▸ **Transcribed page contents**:
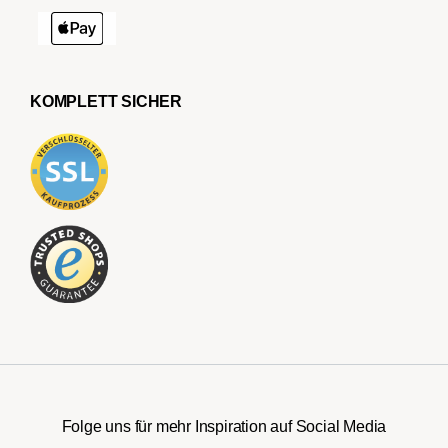
KOMPLETT SICHER
Folge uns für mehr Inspiration auf Social Media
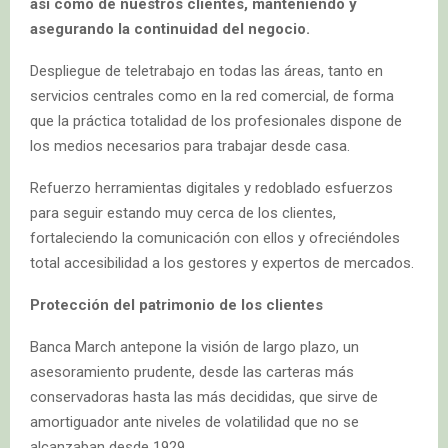
así como de nuestros clientes, manteniendo y
asegurando la continuidad del negocio.
Despliegue de teletrabajo en todas las áreas, tanto en
servicios centrales como en la red comercial, de forma
que la práctica totalidad de los profesionales dispone de
los medios necesarios para trabajar desde casa.
Refuerzo herramientas digitales y redoblado esfuerzos
para seguir estando muy cerca de los clientes,
fortaleciendo la comunicación con ellos y ofreciéndoles
total accesibilidad a los gestores y expertos de mercados.
Protección del patrimonio de los clientes
Banca March antepone la visión de largo plazo, un
asesoramiento prudente, desde las carteras más
conservadoras hasta las más decididas, que sirve de
amortiguador ante niveles de volatilidad que no se
alcanzaban desde 1929.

▸ **WHAT IS NEEDED**: Print the records above word for word, omitting any picture they contain.

▸ **REPLY TO THE EXERCISE**:
KOMPLETT SICHER
Folge uns für mehr Inspiration auf Social Media
así como de nuestros clientes, manteniendo y
asegurando la continuidad del negocio.
Despliegue de teletrabajo en todas las áreas, tanto en
servicios centrales como en la red comercial, de forma
que la práctica totalidad de los profesionales dispone de
los medios necesarios para trabajar desde casa.
Refuerzo herramientas digitales y redoblado esfuerzos
para seguir estando muy cerca de los clientes,
fortaleciendo la comunicación con ellos y ofreciéndoles
total accesibilidad a los gestores y expertos de mercados.
Protección del patrimonio de los clientes
Banca March antepone la visión de largo plazo, un
asesoramiento prudente, desde las carteras más
conservadoras hasta las más decididas, que sirve de
amortiguador ante niveles de volatilidad que no se
alcanzaban desde 1929.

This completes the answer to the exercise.